To explain the origin of life, we need to explain the origin of heredity in terms of chemistry.

Morowitz et al. (2000) wrote:

A small number of selection rules generates a very constrained subset, suggesting that this is the type of reaction model that will prove useful in the study of biogenesis. The model indicates that the metabolism shown in the universal chart of pathways may be central to the origin of life, is emergent from organic chemistry, and may be unique.

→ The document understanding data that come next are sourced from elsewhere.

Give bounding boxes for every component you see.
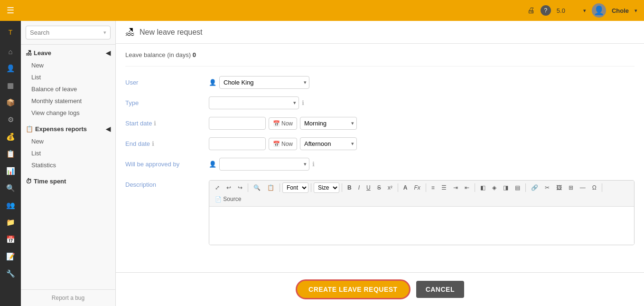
leave-collapse-icon: ◀ <box>106 49 111 57</box>
nav-section-leave-header[interactable]: 🏖 Leave ◀ <box>21 47 115 59</box>
end-date-input[interactable] <box>209 137 266 150</box>
report-bug-link[interactable]: Report a bug <box>26 295 111 301</box>
start-date-info-icon: ℹ <box>154 120 156 127</box>
rte-superscript-button[interactable]: x² <box>385 182 395 193</box>
sidebar-icon-settings[interactable]: ⚙ <box>2 112 19 127</box>
topbar: ☰ 🖨 ? 5.0 ★ ▾ 👤 Chole ▾ <box>0 0 644 21</box>
rte-undo-button[interactable]: ↩ <box>224 182 234 193</box>
form-row-user: User 👤 Chole King <box>125 76 635 89</box>
sidebar-icon-notes[interactable]: 📝 <box>2 249 19 264</box>
type-label: Type <box>125 96 201 106</box>
help-icon[interactable]: ? <box>541 5 551 16</box>
start-time-select[interactable]: Morning Afternoon <box>300 117 357 130</box>
rte-strikethrough-button[interactable]: S <box>374 182 384 193</box>
sidebar-icon-wrench[interactable]: 🔧 <box>2 266 19 281</box>
nav-section-expenses-header[interactable]: 📋 Expenses reports ◀ <box>21 123 115 135</box>
sidebar-icon-people[interactable]: 👥 <box>2 198 19 213</box>
end-time-select[interactable]: Morning Afternoon <box>300 137 357 150</box>
start-date-field: 📅 Now Morning Afternoon <box>209 117 635 130</box>
rte-zoom-button[interactable]: 🔍 <box>251 182 263 193</box>
sidebar-icon-chart[interactable]: 📊 <box>2 163 19 179</box>
topbar-chevron-icon[interactable]: ▾ <box>583 8 586 14</box>
type-select[interactable] <box>209 96 299 109</box>
approved-by-icon: 👤 <box>209 161 216 168</box>
nav-item-expenses-list[interactable]: List <box>21 147 115 159</box>
rte-expand-button[interactable]: ⤢ <box>212 182 223 193</box>
search-container: ▾ <box>21 21 115 45</box>
nav-item-leave-list[interactable]: List <box>21 71 115 83</box>
rte-unlink-button[interactable]: ✂ <box>542 182 552 193</box>
approved-by-field: 👤 ℹ <box>209 158 635 171</box>
search-input[interactable] <box>30 29 103 36</box>
nav-item-monthly-statement[interactable]: Monthly statement <box>21 95 115 107</box>
rte-size-select[interactable]: Size <box>314 182 339 193</box>
printer-icon[interactable]: 🖨 <box>527 6 535 15</box>
rte-clear-format-button[interactable]: Fx <box>411 182 423 193</box>
end-date-now-button[interactable]: 📅 Now <box>269 138 297 150</box>
star-icon[interactable]: ★ <box>571 6 578 15</box>
rte-toolbar: ⤢ ↩ ↪ 🔍 📋 Font Size <box>209 181 634 207</box>
rte-justify-button[interactable]: ▤ <box>512 182 523 193</box>
sidebar-icon-home[interactable]: ⌂ <box>2 44 19 59</box>
user-select[interactable]: Chole King <box>219 76 309 89</box>
nav-item-expenses-statistics[interactable]: Statistics <box>21 159 115 171</box>
sidebar-icon-box[interactable]: 📦 <box>2 95 19 110</box>
rte-sep9 <box>602 183 602 192</box>
sidebar-icon-search[interactable]: 🔍 <box>2 181 19 196</box>
rte-special-char-button[interactable]: Ω <box>589 182 599 193</box>
nav-section-leave: 🏖 Leave ◀ New List Balance of leave Mont… <box>21 45 115 121</box>
start-date-now-button[interactable]: 📅 Now <box>269 117 297 130</box>
rte-paste-button[interactable]: 📋 <box>264 182 277 193</box>
nav-item-view-change-logs[interactable]: View change logs <box>21 107 115 119</box>
sidebar-icon-folder[interactable]: 📁 <box>2 215 19 230</box>
rte-image-button[interactable]: 🖼 <box>553 182 565 193</box>
rte-hr-button[interactable]: — <box>577 182 588 193</box>
rte-align-right-button[interactable]: ◨ <box>500 182 511 193</box>
sidebar-icon-clipboard[interactable]: 📋 <box>2 146 19 162</box>
cancel-button[interactable]: CANCEL <box>416 281 464 298</box>
rte-container: ⤢ ↩ ↪ 🔍 📋 Font Size <box>209 180 635 245</box>
form-row-approved-by: Will be approved by 👤 ℹ <box>125 158 635 171</box>
rte-ordered-list-button[interactable]: ≡ <box>429 182 438 193</box>
sidebar-icon-calendar[interactable]: 📅 <box>2 232 19 247</box>
hamburger-icon[interactable]: ☰ <box>7 5 14 16</box>
user-field-icon: 👤 <box>209 79 216 86</box>
form-row-end-date: End date ℹ 📅 Now Morning Afternoon <box>125 137 635 150</box>
rte-underline-button[interactable]: U <box>364 182 373 193</box>
rte-body[interactable] <box>209 207 634 245</box>
nav-item-leave-new[interactable]: New <box>21 59 115 71</box>
nav-section-timespent-header[interactable]: ⏱ Time spent <box>21 175 115 188</box>
rte-align-left-button[interactable]: ◧ <box>477 182 488 193</box>
leave-icon: 🏖 <box>26 49 32 57</box>
rte-outdent-button[interactable]: ⇤ <box>462 182 472 193</box>
page-header: 🏖 New leave request <box>116 21 644 44</box>
rte-font-color-button[interactable]: A <box>401 182 411 193</box>
end-date-cal-icon: 📅 <box>273 141 280 147</box>
rte-redo-button[interactable]: ↪ <box>235 182 245 193</box>
user-chevron-icon[interactable]: ▾ <box>635 8 637 14</box>
sidebar-icon-grid[interactable]: ▦ <box>2 78 19 93</box>
rte-source-button[interactable]: 📄 Source <box>212 194 244 204</box>
start-date-input[interactable] <box>209 117 266 130</box>
rte-font-select[interactable]: Font <box>282 182 308 193</box>
create-leave-request-button[interactable]: CREATE LEAVE REQUEST <box>296 279 411 299</box>
rte-link-button[interactable]: 🔗 <box>528 182 541 193</box>
rte-bold-button[interactable]: B <box>345 182 355 193</box>
sidebar-icon-money[interactable]: 💰 <box>2 129 19 144</box>
rte-table-button[interactable]: ⊞ <box>566 182 576 193</box>
user-label: User <box>125 76 201 86</box>
rte-indent-button[interactable]: ⇥ <box>450 182 461 193</box>
description-label: Description <box>125 178 201 188</box>
nav-item-balance-of-leave[interactable]: Balance of leave <box>21 83 115 95</box>
rte-align-center-button[interactable]: ◈ <box>489 182 499 193</box>
sidebar-icon-user[interactable]: 👤 <box>2 61 19 76</box>
nav-item-expenses-new[interactable]: New <box>21 135 115 147</box>
page-header-icon: 🏖 <box>125 27 135 38</box>
form-row-description: Description ⤢ ↩ ↪ 🔍 📋 Font <box>125 178 635 245</box>
content-area: 🏖 New leave request Leave balance (in da… <box>116 21 644 306</box>
approved-by-select[interactable] <box>219 158 309 171</box>
rte-italic-button[interactable]: I <box>355 182 363 193</box>
rte-unordered-list-button[interactable]: ☰ <box>439 182 449 193</box>
avatar[interactable]: 👤 <box>592 3 606 18</box>
rte-sep4 <box>342 183 342 192</box>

2.1 The contributions of Niels Bohr

Niels Bohr (1885–1962) proposed that life is consistent with but undecidable or unknowable by human reasoning from physics and chemistry. Bohr (1933) made this point in his famous “Light and Life” lecture:

The recognition of the essential importance of fundamentally atomistic features in the function of living organisms is by no means sufficient, however, for a comprehensive explanation of biological phenomena, before we can reach an understanding of life on the basis of physical experience. Thus, we should doubtless kill an animal if we tried to carry the investigation of its organs so far that we could describe the role played by single atoms in vital functions. In every experiment on living organisms, there must remain an uncertainty as regards the physical conditions to which they are subjected, and the idea suggests itself that the minimal freedom we must allow the organism in this respect is just large enough to permit it, so to say, to hide its ultimate secrets from us.

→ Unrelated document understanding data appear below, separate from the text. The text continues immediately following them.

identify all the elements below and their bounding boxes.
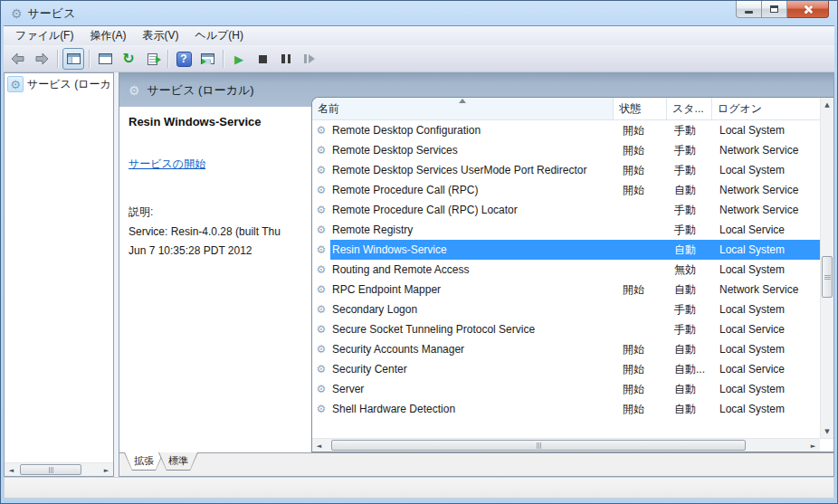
cell-startup: 手動 bbox=[667, 322, 712, 338]
cell-startup: 自動 bbox=[667, 382, 712, 397]
menu-bar: ファイル(F)操作(A)表示(V)ヘルプ(H) bbox=[4, 26, 834, 46]
tab-standard[interactable]: 標準 bbox=[158, 452, 198, 471]
scrollbar-thumb[interactable] bbox=[20, 464, 81, 475]
list-header: 名前 状態 スタ... ログオン bbox=[312, 98, 820, 120]
table-row[interactable]: ⚙Shell Hardware Detection開始自動Local Syste… bbox=[312, 399, 820, 419]
close-button[interactable] bbox=[787, 1, 829, 18]
refresh-icon[interactable]: ↻ bbox=[118, 48, 139, 70]
service-gear-icon: ⚙ bbox=[312, 384, 330, 395]
cell-name: Secondary Logon bbox=[330, 303, 614, 316]
services-header-icon: ⚙ bbox=[129, 84, 140, 97]
list-vertical-scrollbar[interactable]: ▲ ▼ bbox=[820, 98, 833, 438]
properties-icon[interactable] bbox=[94, 48, 116, 70]
scroll-left-icon[interactable]: ◄ bbox=[312, 439, 326, 452]
forward-icon[interactable] bbox=[31, 48, 52, 70]
export-list-icon[interactable] bbox=[141, 48, 163, 70]
show-action-pane-icon[interactable] bbox=[196, 48, 218, 70]
column-header-name[interactable]: 名前 bbox=[312, 98, 614, 119]
service-gear-icon: ⚙ bbox=[312, 324, 330, 335]
toolbar-separator bbox=[167, 50, 168, 68]
tree-horizontal-scrollbar[interactable]: ◄ ► bbox=[5, 462, 113, 476]
services-node-icon: ⚙ bbox=[7, 76, 24, 92]
column-header-logon[interactable]: ログオン bbox=[712, 98, 820, 119]
cell-logon: Local System bbox=[712, 124, 820, 137]
cell-status: 開始 bbox=[614, 362, 667, 377]
menu-item-2[interactable]: 表示(V) bbox=[134, 25, 186, 46]
toolbar-separator bbox=[89, 50, 90, 68]
service-gear-icon: ⚙ bbox=[312, 165, 330, 176]
cell-startup: 手動 bbox=[667, 143, 712, 158]
cell-name: Security Accounts Manager bbox=[330, 343, 614, 356]
tab-label: 標準 bbox=[159, 452, 197, 470]
back-icon[interactable] bbox=[7, 48, 29, 70]
toolbar-separator bbox=[57, 50, 58, 68]
service-gear-icon: ⚙ bbox=[312, 244, 330, 255]
table-row[interactable]: ⚙Routing and Remote Access無効Local System bbox=[312, 260, 820, 280]
restore-button[interactable] bbox=[762, 1, 787, 18]
scroll-down-icon[interactable]: ▼ bbox=[821, 424, 834, 438]
list-horizontal-scrollbar[interactable]: ◄ ► bbox=[312, 439, 820, 452]
service-gear-icon: ⚙ bbox=[312, 344, 330, 355]
cell-name: Remote Desktop Configuration bbox=[330, 124, 614, 137]
tree-item-services-local[interactable]: ⚙ サービス (ローカ bbox=[7, 76, 110, 92]
scrollbar-thumb[interactable] bbox=[331, 440, 746, 451]
show-console-tree-icon[interactable] bbox=[62, 48, 84, 70]
menu-item-1[interactable]: 操作(A) bbox=[81, 25, 134, 46]
restart-service-icon[interactable] bbox=[299, 48, 320, 70]
service-gear-icon: ⚙ bbox=[312, 125, 330, 136]
service-gear-icon: ⚙ bbox=[312, 204, 330, 215]
table-row[interactable]: ⚙Server開始自動Local System bbox=[312, 379, 820, 399]
scroll-right-icon[interactable]: ► bbox=[806, 439, 820, 452]
cell-logon: Local System bbox=[712, 303, 820, 316]
cell-name: Remote Procedure Call (RPC) Locator bbox=[330, 204, 614, 216]
table-row[interactable]: ⚙Remote Procedure Call (RPC)開始自動Network … bbox=[312, 180, 820, 200]
description-label: 説明: bbox=[129, 204, 308, 220]
cell-name: Remote Registry bbox=[330, 223, 614, 236]
table-row[interactable]: ⚙Remote Registry手動Local Service bbox=[312, 220, 820, 240]
scroll-up-icon[interactable]: ▲ bbox=[821, 98, 834, 111]
help-icon[interactable]: ? bbox=[173, 48, 195, 70]
minimize-button[interactable] bbox=[736, 1, 762, 18]
cell-logon: Local Service bbox=[712, 363, 820, 376]
cell-startup: 手動 bbox=[667, 203, 712, 218]
service-gear-icon: ⚙ bbox=[312, 264, 330, 275]
start-service-link[interactable]: サービスの開始 bbox=[129, 157, 205, 172]
scrollbar-thumb[interactable] bbox=[822, 256, 833, 298]
table-row[interactable]: ⚙Security Accounts Manager開始自動Local Syst… bbox=[312, 339, 820, 359]
cell-status: 開始 bbox=[614, 282, 667, 298]
title-bar[interactable]: ⚙ サービス bbox=[4, 1, 834, 26]
pause-service-icon[interactable] bbox=[275, 48, 297, 70]
cell-logon: Local System bbox=[712, 343, 820, 356]
table-row[interactable]: ⚙Remote Procedure Call (RPC) Locator手動Ne… bbox=[312, 200, 820, 220]
cell-logon: Local System bbox=[712, 403, 820, 415]
column-header-status[interactable]: 状態 bbox=[614, 98, 667, 119]
table-row[interactable]: ⚙Secure Socket Tunneling Protocol Servic… bbox=[312, 319, 820, 339]
service-gear-icon: ⚙ bbox=[312, 364, 330, 375]
toolbar-separator bbox=[223, 50, 224, 68]
cell-startup: 自動 bbox=[667, 342, 712, 357]
start-service-icon[interactable]: ▶ bbox=[228, 48, 250, 70]
scroll-right-icon[interactable]: ► bbox=[100, 463, 113, 477]
table-row[interactable]: ⚙Remote Desktop Services開始手動Network Serv… bbox=[312, 140, 820, 160]
table-row[interactable]: ⚙Resin Windows-Service自動Local System bbox=[312, 240, 820, 260]
cell-startup: 無効 bbox=[667, 262, 712, 278]
cell-logon: Local System bbox=[712, 383, 820, 395]
cell-status: 開始 bbox=[614, 342, 667, 357]
table-row[interactable]: ⚙Security Center開始自動...Local Service bbox=[312, 359, 820, 379]
table-row[interactable]: ⚙Remote Desktop Services UserMode Port R… bbox=[312, 160, 820, 180]
menu-item-0[interactable]: ファイル(F) bbox=[7, 25, 81, 46]
table-row[interactable]: ⚙Secondary Logon手動Local System bbox=[312, 300, 820, 319]
cell-name: Shell Hardware Detection bbox=[330, 403, 614, 415]
table-row[interactable]: ⚙Remote Desktop Configuration開始手動Local S… bbox=[312, 120, 820, 140]
tab-extended[interactable]: 拡張 bbox=[124, 452, 164, 471]
cell-logon: Local System bbox=[712, 263, 820, 276]
cell-logon: Local System bbox=[712, 164, 820, 176]
close-icon bbox=[803, 5, 813, 14]
table-row[interactable]: ⚙RPC Endpoint Mapper開始自動Network Service bbox=[312, 280, 820, 300]
cell-logon: Local Service bbox=[712, 323, 820, 336]
stop-service-icon[interactable] bbox=[252, 48, 273, 70]
cell-name: Remote Procedure Call (RPC) bbox=[330, 184, 614, 196]
column-header-startup[interactable]: スタ... bbox=[667, 98, 712, 119]
menu-item-3[interactable]: ヘルプ(H) bbox=[186, 25, 252, 46]
scroll-left-icon[interactable]: ◄ bbox=[5, 463, 18, 477]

   It may seem strange that the numerous biological compounds in all living things, from ameoba to man, are constructed from the same twenty (or twenty-two) amino acids. The twenty-six letters of the English alphabet are enough to form all the plays of Shakespeare. The eighty-eight keys of the piano are enough for the piano concertos of Beethoven. The segregated, linear, and digital character of the genetic message is an elementary fact. Therefore, it answers the question: “What is Life” (Yockey, 1977b, 1992, 2000, 2002). There is an abyss between living organisms and inanimate matter. As Ernst Mayr (1982) put it:

One of the properties of the genetic program is that it can supervise its own precise replication and that of other living systems such a organelles, cells and whole organisms. There is nothing exactly equivalent in inorganic nature.

   The belief of mechanist-reductionists that the chemical processes in living matter do not differ in principle from those in dead matter is incorrect. There is no trace of messages determining the results of chemical reactions in inanimate matter. If genetical processes were just complicated biochemistry, the laws of mass action and thermodynamics would govern the placement of amino acids in the protein sequences.

2.2 Information as the central concept in molecular biology

Information, transcription, translation, code, redundancy, synonymous, messenger, editing, and proofreading are all appropriate terms in biology. They take their meaning from information theory (Shannon, 1948) and are not synonyms, metaphors, or analogies.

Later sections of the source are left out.